Радзеёвский засмеялся еще громче, суровое лицо Виттенберга тоже прояснилось.

— Вы хотите сказать, — спросил он, — что он вовсе не собирается так поступить?

— Он? — переспросил Радзеёвский. — Это правда, что он любит отчизну, но питает он свою любовь одними чернилами, а это не очень сытная пища, вот и любовь его еще тощей, чем его шут, который помогает ему сочинять вирши. Я уверен, что после этого римского ответа последуют пожелания доброго здоровья и успехов, заверения в совершенном почтении, а в заключение просьба пощадить поместья его и его родичей, за что он и его родичи будут вечно нам благодарны.

— Какой же, в конце концов, прок будет от наших писем?

— В стане все окончательно падут духом, а господа сенаторы начнут с нами переговоры, и после нескольких выстрелов в воздух мы займем всю Великую Польшу.

— О, если бы вы в самом деле оказались пророком!

— Я уверен, что так оно и будет, потому что знаю этих людей. У меня есть друзья и сторонники во всей стране, и я знаю, как надо повести дело. А что я не оплошаю, тому порукою обида, которую нанес мне Ян Казимир, и любовь моя к Карлу Густаву. Люди у нас сейчас пекутся больше о своем добре, нежели о сохранении Речи Посполитой. Все те земли, по которым мы сейчас будем идти, это поместья Опалинских, Чарнковских, Грудзинских, а так как именно эти вельможи стоят под Уйстем, то и во время переговоров они будут помягче. Что ж до шляхты, то достаточно посулить ей, что она по-прежнему может шуметь на сеймиках, и она последует за своими воеводами.
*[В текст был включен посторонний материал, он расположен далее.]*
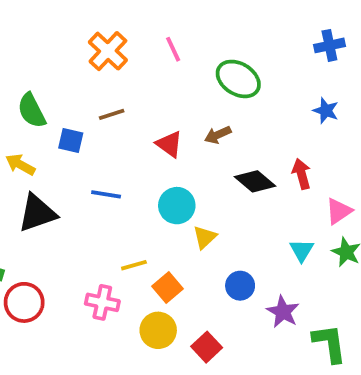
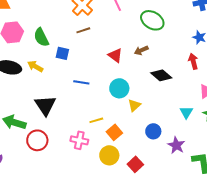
brown line: (112, 114) -> (83, 30), moved
red arrow: (302, 174) -> (193, 61), moved
black triangle: (37, 213) -> (45, 105), moved, turned -45

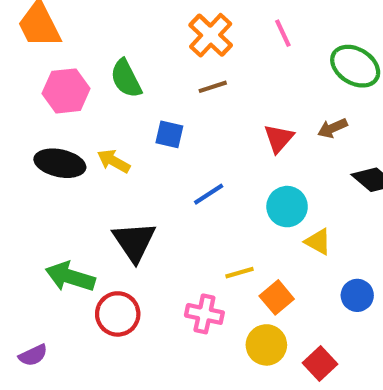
green semicircle: (41, 37) -> (126, 79), moved
red triangle: (115, 55) -> (279, 138), turned 35
blue line: (81, 82) -> (209, 194), turned -42
yellow triangle: (134, 105) -> (318, 242), turned -48

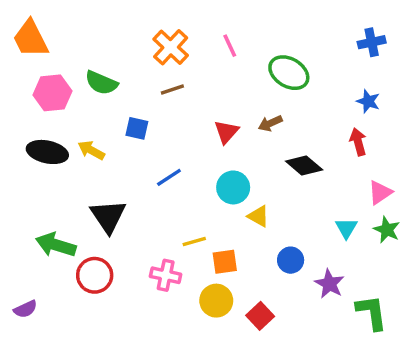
green semicircle: (126, 79) -> (101, 83), turned -40
orange square: (277, 297) -> (225, 262), turned 32

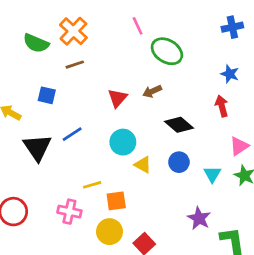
pink line: (230, 46) -> (138, 26), moved
green semicircle: (101, 83) -> (36, 43), moved
black triangle: (108, 216) -> (37, 147), moved
blue circle: (291, 260) -> (179, 162), moved

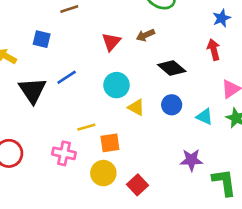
blue star: (230, 74) -> (222, 18), turned 30
cyan triangle: (212, 174) -> (204, 117), turned -36
purple star: (199, 218) -> (191, 160), turned -30

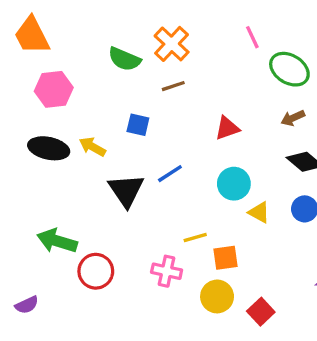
brown arrow: (145, 35) -> (293, 118), moved
red triangle: (111, 42) -> (227, 128), turned 30

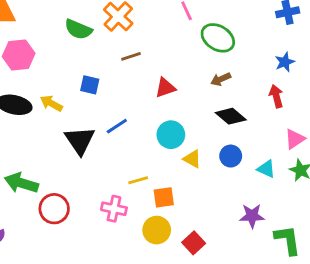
brown line: (173, 86) -> (131, 56), moved

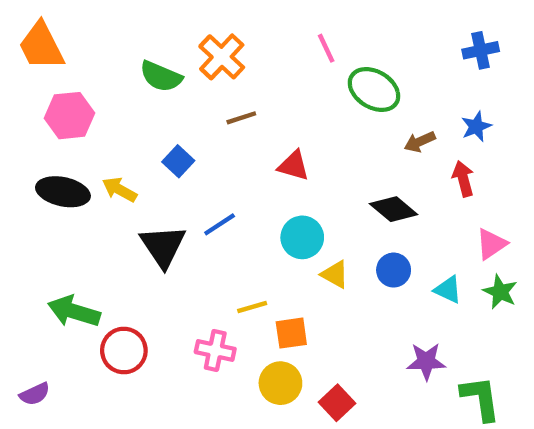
brown arrow: (221, 79) -> (420, 142), moved
blue square: (90, 85) -> (178, 161), turned 30
red triangle: (165, 88) -> (294, 166), turned 35

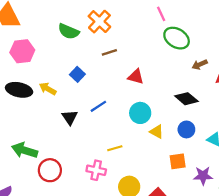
pink line: (326, 48) -> (161, 14), moved
black triangle: (163, 246) -> (70, 117), size x0.7
orange square: (291, 333) -> (178, 161), moved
— Вы знаете эту страну и народ и оказываете его величеству такую помощь, которая не может остаться без достойной награды. Из ваших слов я вправе заключить, что могу эту землю считать нашей.





— Можете, ваша милость, можете, можете! — поспешил повторить Радзеёвский.

— В таком случае я занимаю ее именем его величества короля Карла Густава, — с достоинством заявил Виттенберг.

В то время как шведские войска, миновав Генрихсдорф, попирали уже земли Великой Польши, в польский стан, несколько ранее, восемнадцатого июля, прибыл шведский трубач с письмами к воеводам от Радзеёвского и Виттенберга.

Владислав Скорашевский сам проводил трубача к воеводе познанскому, а шляхта из ополчения с любопытством глазела на «первого шведа», любуясь его осанкой, мужественным лицом, желтыми усами с кончиками, зачесанными вверх широкой щеткой, всей его барственной повадкой. Толпы ополченцев провожали трубача к воеводе, знакомые окликали друг друга, показывали на него пальцами, подсмеивались, глядя на сапоги бутылками и на длинную простую рапиру, которую называли рожном, висевшую на перевязи с богатой серебряной насечкой. Швед тоже то бросал любопытные взгляды из-под своей широкополой шляпы, точно хотел все высмотреть в стане и подсчитать силы противника, то глазел на шляхту, восточный наряд которой был ему, видно, в диковинку.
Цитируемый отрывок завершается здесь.